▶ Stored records
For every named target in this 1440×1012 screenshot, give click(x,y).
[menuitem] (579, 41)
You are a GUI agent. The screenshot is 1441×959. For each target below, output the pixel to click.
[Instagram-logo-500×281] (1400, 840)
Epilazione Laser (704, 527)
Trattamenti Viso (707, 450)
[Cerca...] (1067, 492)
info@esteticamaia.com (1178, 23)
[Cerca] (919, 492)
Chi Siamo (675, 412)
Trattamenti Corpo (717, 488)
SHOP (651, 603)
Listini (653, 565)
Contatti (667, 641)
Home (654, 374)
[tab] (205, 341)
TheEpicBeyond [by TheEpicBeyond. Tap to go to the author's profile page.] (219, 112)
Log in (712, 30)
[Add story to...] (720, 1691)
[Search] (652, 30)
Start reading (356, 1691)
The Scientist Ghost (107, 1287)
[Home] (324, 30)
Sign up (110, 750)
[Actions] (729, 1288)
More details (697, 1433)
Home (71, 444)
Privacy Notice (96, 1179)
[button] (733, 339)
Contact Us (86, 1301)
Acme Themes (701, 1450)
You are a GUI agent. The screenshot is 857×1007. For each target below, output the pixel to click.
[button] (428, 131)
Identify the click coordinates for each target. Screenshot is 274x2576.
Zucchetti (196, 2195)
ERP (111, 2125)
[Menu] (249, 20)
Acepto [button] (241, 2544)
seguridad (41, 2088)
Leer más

▶ TASK DIRECTIONS
Set down, please, the lines from the line holding "info@esteticamaia.com (1178, 23)" through the final line of the data, exactly and with nothing added.

▶ SOLUTION TO THE EXERCISE
info@esteticamaia.com (1178, 23)
[Cerca] (919, 492)
Chi Siamo (675, 412)
Trattamenti Corpo (717, 488)
SHOP (651, 603)
Listini (653, 565)
Contatti (667, 641)
Home (654, 374)
[tab] (205, 341)
TheEpicBeyond [by TheEpicBeyond. Tap to go to the author's profile page.] (219, 112)
Log in (712, 30)
[Add story to...] (720, 1691)
[Search] (652, 30)
Start reading (356, 1691)
The Scientist Ghost (107, 1287)
[Home] (324, 30)
Sign up (110, 750)
[Actions] (729, 1288)
More details (697, 1433)
Home (71, 444)
Privacy Notice (96, 1179)
[button] (733, 339)
Contact Us (86, 1301)
Acme Themes (701, 1450)
You are a GUI agent. The screenshot is 857×1007. For each target below, output the pixel to click.
[button] (428, 131)
Identify the click coordinates for each target. Screenshot is 274x2576.
Zucchetti (196, 2195)
ERP (111, 2125)
[Menu] (249, 20)
Acepto [button] (241, 2544)
seguridad (41, 2088)
Leer más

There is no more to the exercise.